§ Collected data:
——————————

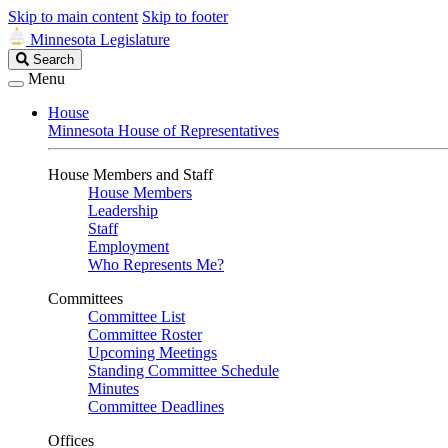
Skip to main content
Skip to footer
Minnesota Legislature
Search
Search
Legislature
Menu
House
Minnesota House of Representatives
House Members and Staff
House Members
Leadership
Staff
Employment
Who Represents Me?
Committees
Committee List
Committee Roster
Upcoming Meetings
Standing Committee Schedule
Minutes
Committee Deadlines
Offices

——————————

§ ASSIGNMENT: Find and copy each line above holding "House".

§ ANSWER SPACE:
House
Minnesota House of Representatives
House Members and Staff
House Members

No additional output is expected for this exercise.